I think I took too long to learn that first basic lesson. Nowadays I suspect it affected my karma as a programmer.

Today I work with way too many different languages to remember syntax for all of them at the same time. Java, Scala, C, C++, C#, Perl, Python and Objective-C are all swimming in my head at different days or nights of the week.


Several reasons, probably.

I never lost my curiosity and I love trying new things. That’s probably number one.

I stand firmly and passionately in the philosophical camp that maintains There’s More Than One Way To Do it. I believe in having as many tools as possible at one’s disposal.

I work during the day as a developer in corporate America, but I’m an aspiring indie game dev at night. Plus, my role at my day job has evolved over time.

So every time I switch projects or assignments, I often have this spaced-out moment when I have to go back and look at code and refresh on syntax.

I wonder every now and then how well I’d do the next time I go for a job interview and have to write code on a whiteboard.

I’ll tell you right now, the odds are pretty high it’ll be some melange of two or three languages that wouldn’t compile on any platform in existence.

Not on this planet, anyway.
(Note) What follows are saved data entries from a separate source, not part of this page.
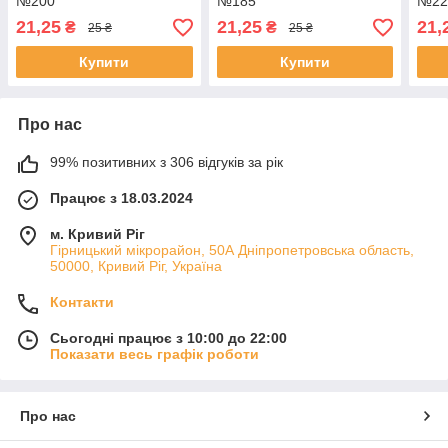
№200
№185
№22
21,25
21,25
21,
₴
₴
25 ₴
25 ₴
Купити
Купити
Про нас
99% позитивних з 306 відгуків за рік
Працює з 18.03.2024
м. Кривий Ріг
Гірницький мікрорайон, 50А Дніпропетровська область,
50000, Кривий Ріг, Україна
Контакти
Сьогодні працює з 10:00 до 22:00
Показати весь графік роботи
Про нас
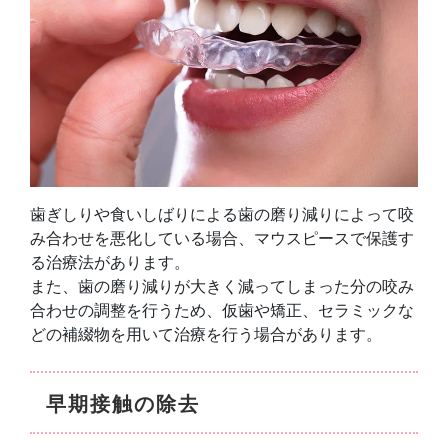
歯ぎしりや食いしばりによる歯の磨り減りによって咬
み合わせを悪化している場合、マウスピースで保護す
る治療法があります。
また、歯の磨り減りが大きく減ってしまった分の咬み
合わせの調整を行うため、仮歯や矯正、セラミックな
どの補綴物を用いて治療を行う場合があります。
早期接触の除去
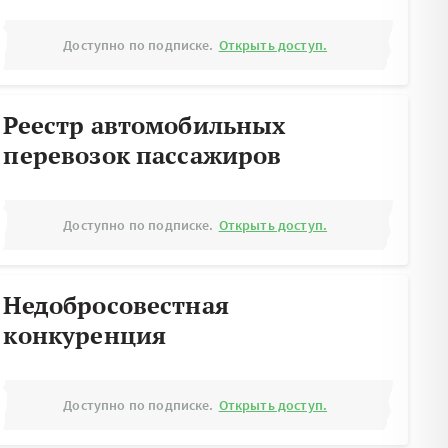
Доступно по подписке.
Открыть доступ.
Реестр автомобильных
перевозок пассажиров
Доступно по подписке.
Открыть доступ.
Недобросовестная
конкуренция
Доступно по подписке.
Открыть доступ.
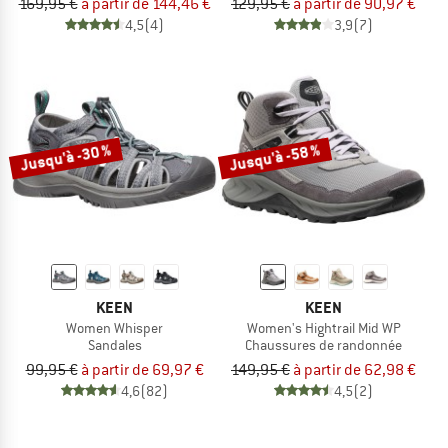
169,95 €
à partir de 144,46 €
129,95 €
à partir de 90,97 €
4,5
(4)
3,9
(7)
Jusqu'à -30 %
Jusqu'à -58 %
KEEN
KEEN
Women Whisper
Women's Hightrail Mid WP
Sandales
Chaussures de randonnée
99,95 €
à partir de 69,97 €
149,95 €
à partir de 62,98 €
4,6
(82)
4,5
(2)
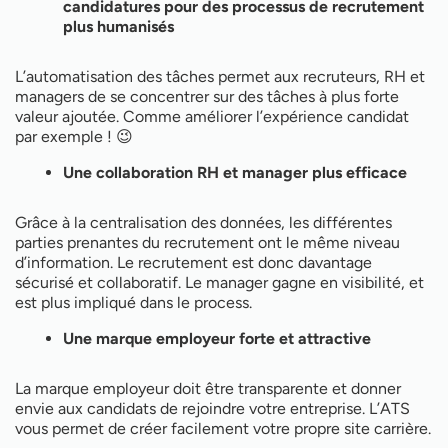
candidatures pour des processus de recrutement
plus humanisés
L’automatisation des tâches permet aux recruteurs, RH et
managers de se concentrer sur des tâches à plus forte
valeur ajoutée. Comme améliorer l’expérience candidat
par exemple ! 😉
Une collaboration RH et manager plus efficace
Grâce à la centralisation des données, les différentes
parties prenantes du recrutement ont le même niveau
d’information. Le recrutement est donc davantage
sécurisé et collaboratif. Le manager gagne en visibilité, et
est plus impliqué dans le process.
Une marque employeur forte et attractive
La marque employeur doit être transparente et donner
envie aux candidats de rejoindre votre entreprise. L’ATS
vous permet de créer facilement votre propre site carrière.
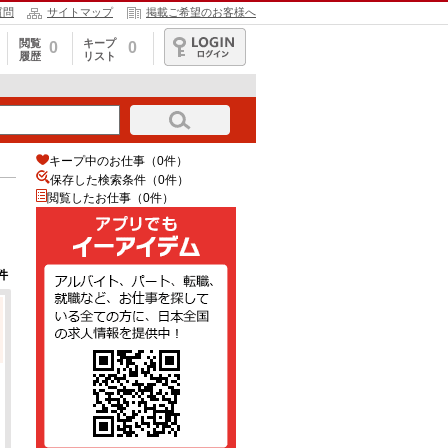
質問
サイトマップ
掲載ご希望のお客様へ
閲覧
キープ
0
0
履歴
リスト
ログイン
キープ中のお仕事（0件）
保存した検索条件（
0
件）
閲覧したお仕事（0件）
件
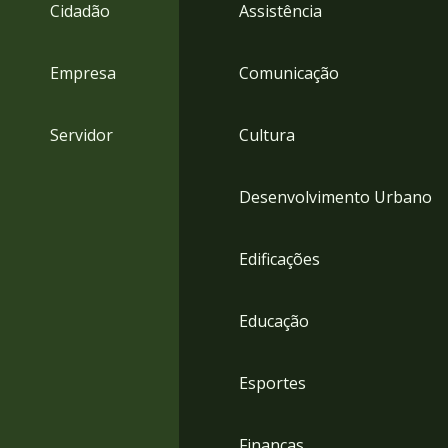
4
Cidadão
Assistência
Acessibilidade
5
Empresa
Comunicação
Servidor
Cultura
Desenvolvimento Urbano
Edificações
Educação
Esportes
Finanças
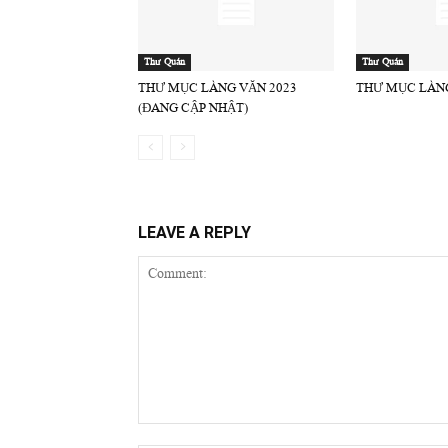
Thư Quán
Thư Quán
THƯ MỤC LÀNG VĂN 2023
THƯ MỤC LÀNG
(ĐANG CẬP NHẬT)
LEAVE A REPLY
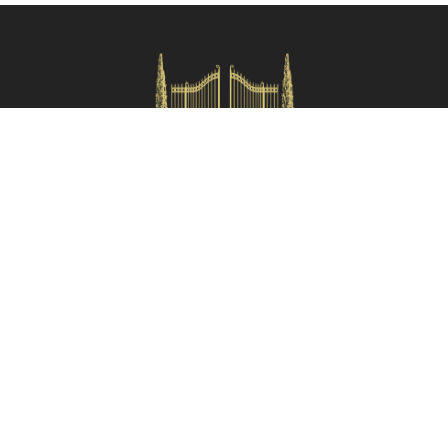
Verifica disponibilità
HOMES IN ITALY SRL
Via dei velluti, 26r, Firenze
Partita IVA: 06981870485
Codice Sdi: SUBM70N
Menù rapido
Termini e condizioni
Privacy policy
Area proprietari
Partner:
Tuscany Planet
There’s probably some compiler a few light-years away in some alien data center that would read it, compile it, link it to an alien runtime library and laugh hysterically afterward.

And then pass it along to all its friends on their social media network, so all of them could have a laugh too.

In the meantime, though, I imagine myself standing in front of a panel of disapproving interviewers who will accept nothing less than perfect syntax, written in their preferred language, using their favorite whiteboard marker color. They might even try to critique my code formatting and count the number of implied white space characters preceding each line of scribbled, invalid syntax.

I really wouldn’t be surprised if this happens to me at some point. I’ve been through crazier things at the job I have right now.

Maybe I should have read the whole BASIC manual first before laying a finger on that Apple II.